**Dataset entries**

........

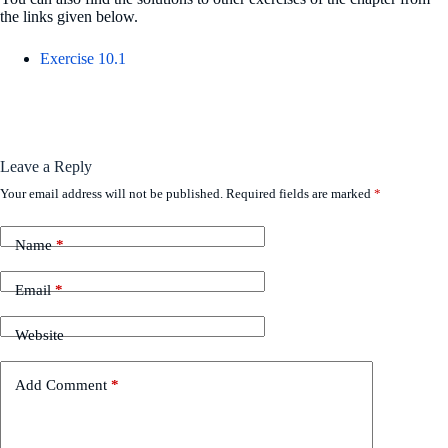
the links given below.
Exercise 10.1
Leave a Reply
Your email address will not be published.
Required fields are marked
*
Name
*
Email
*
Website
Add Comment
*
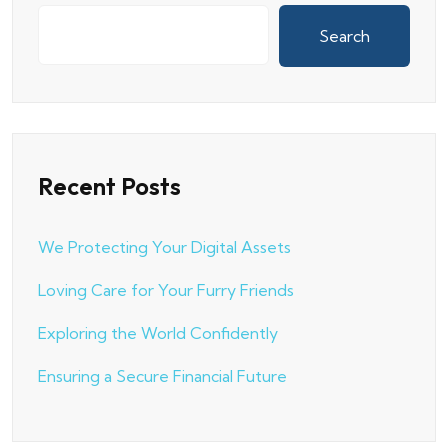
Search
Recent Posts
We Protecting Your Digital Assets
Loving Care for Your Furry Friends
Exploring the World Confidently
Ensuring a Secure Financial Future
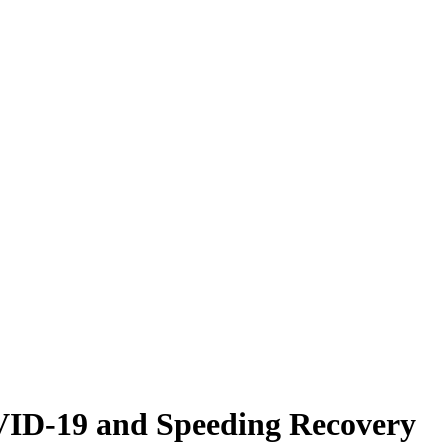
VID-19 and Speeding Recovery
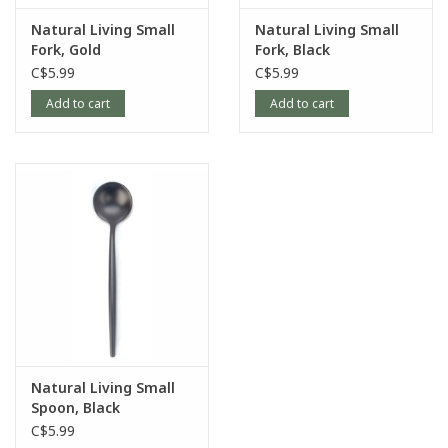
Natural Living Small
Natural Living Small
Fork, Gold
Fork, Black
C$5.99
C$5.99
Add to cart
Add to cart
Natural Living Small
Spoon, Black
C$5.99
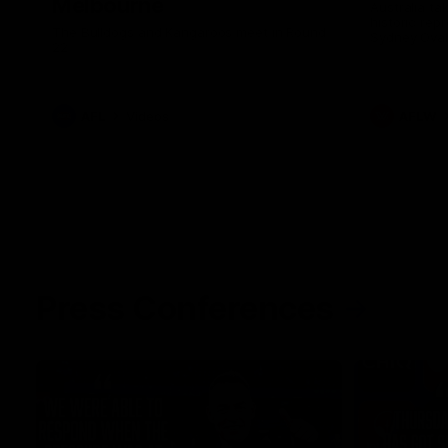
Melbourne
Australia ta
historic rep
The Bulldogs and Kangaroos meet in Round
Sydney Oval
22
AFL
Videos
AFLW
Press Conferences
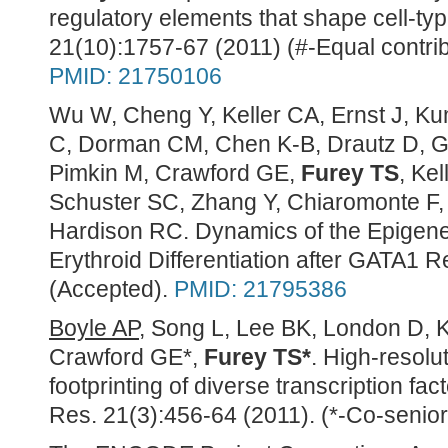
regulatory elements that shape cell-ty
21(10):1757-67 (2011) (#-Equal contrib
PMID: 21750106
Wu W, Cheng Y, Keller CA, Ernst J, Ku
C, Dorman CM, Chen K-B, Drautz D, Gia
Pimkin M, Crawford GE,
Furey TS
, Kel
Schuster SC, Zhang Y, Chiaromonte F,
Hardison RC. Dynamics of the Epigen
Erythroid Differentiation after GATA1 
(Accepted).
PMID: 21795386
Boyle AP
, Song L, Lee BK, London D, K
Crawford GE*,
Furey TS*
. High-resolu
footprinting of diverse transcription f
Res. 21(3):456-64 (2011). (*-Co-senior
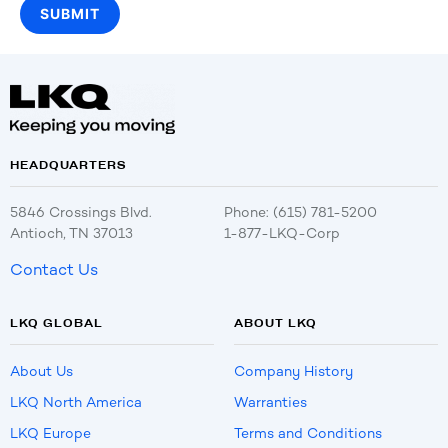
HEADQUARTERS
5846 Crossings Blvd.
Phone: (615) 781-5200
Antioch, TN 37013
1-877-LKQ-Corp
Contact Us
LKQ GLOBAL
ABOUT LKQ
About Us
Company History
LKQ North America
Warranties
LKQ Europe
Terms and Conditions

........

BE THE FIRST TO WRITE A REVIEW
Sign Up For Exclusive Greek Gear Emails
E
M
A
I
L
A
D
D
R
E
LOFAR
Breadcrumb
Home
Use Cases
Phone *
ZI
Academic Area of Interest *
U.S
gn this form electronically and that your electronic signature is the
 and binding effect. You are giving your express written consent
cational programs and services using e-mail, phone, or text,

........

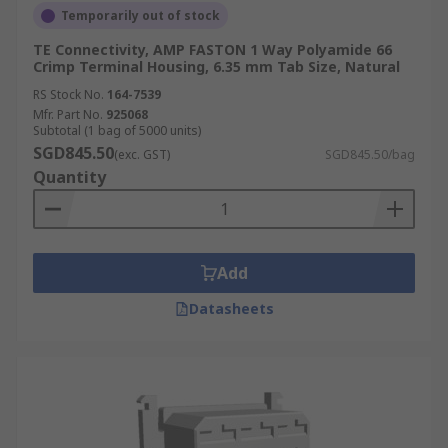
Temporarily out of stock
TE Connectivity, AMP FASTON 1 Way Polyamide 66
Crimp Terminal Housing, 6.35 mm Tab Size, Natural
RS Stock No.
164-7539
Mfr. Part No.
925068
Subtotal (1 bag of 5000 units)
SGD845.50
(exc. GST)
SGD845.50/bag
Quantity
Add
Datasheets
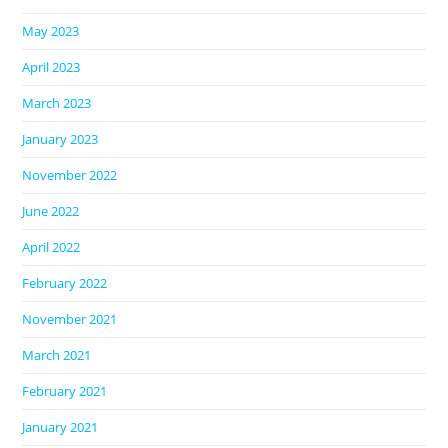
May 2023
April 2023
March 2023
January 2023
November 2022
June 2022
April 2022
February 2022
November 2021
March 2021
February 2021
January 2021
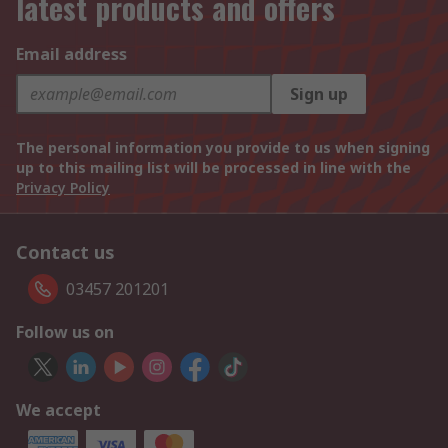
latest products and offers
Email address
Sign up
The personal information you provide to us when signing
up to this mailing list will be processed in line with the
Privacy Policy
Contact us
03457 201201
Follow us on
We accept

........

In the entries above, tally the lines that hold the string "will" and give only the count.

**Worked solution**
2